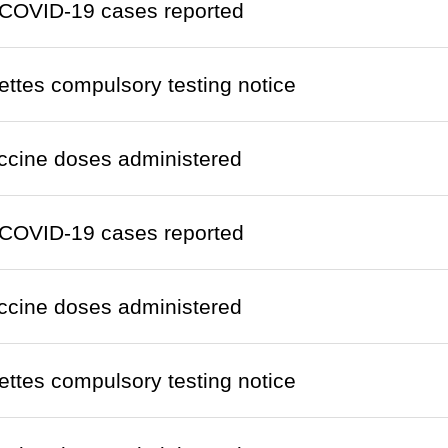
COVID-19 cases reported
ettes compulsory testing notice
ccine doses administered
COVID-19 cases reported
ccine doses administered
ettes compulsory testing notice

+---+

## TRY IT
A faithful, complete copy of the records above is required, one that contains no pictures.

## RESPONSE TO THE EXERCISE
COVID-19 cases reported
ettes compulsory testing notice
ccine doses administered
COVID-19 cases reported
ccine doses administered
ettes compulsory testing notice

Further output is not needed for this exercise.